### Assignment
Wherever a picture appears, skip it and retype the rest of the data exactly.
(Given records)
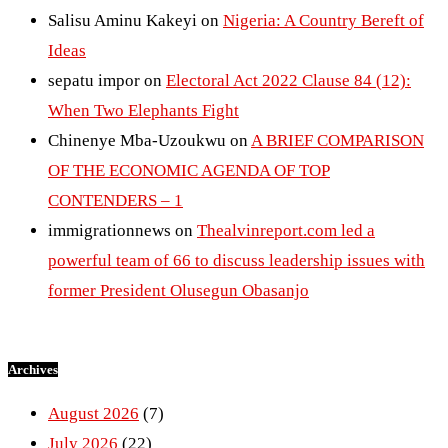
Salisu Aminu Kakeyi
on
Nigeria: A Country Bereft of
Ideas
sepatu impor
on
Electoral Act 2022 Clause 84 (12):
When Two Elephants Fight
Chinenye Mba-Uzoukwu
on
A BRIEF COMPARISON
OF THE ECONOMIC AGENDA OF TOP
CONTENDERS – 1
immigrationnews
on
Thealvinreport.com led a
powerful team of 66 to discuss leadership issues with
former President Olusegun Obasanjo
Archives
August 2026
(7)
July 2026
(22)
(End Given records)
### Output
Salisu Aminu Kakeyi
on
Nigeria: A Country Bereft of
Ideas
sepatu impor
on
Electoral Act 2022 Clause 84 (12):
When Two Elephants Fight
Chinenye Mba-Uzoukwu
on
A BRIEF COMPARISON
OF THE ECONOMIC AGENDA OF TOP
CONTENDERS – 1
immigrationnews
on
Thealvinreport.com led a
powerful team of 66 to discuss leadership issues with
former President Olusegun Obasanjo
Archives
August 2026
(7)
July 2026
(22)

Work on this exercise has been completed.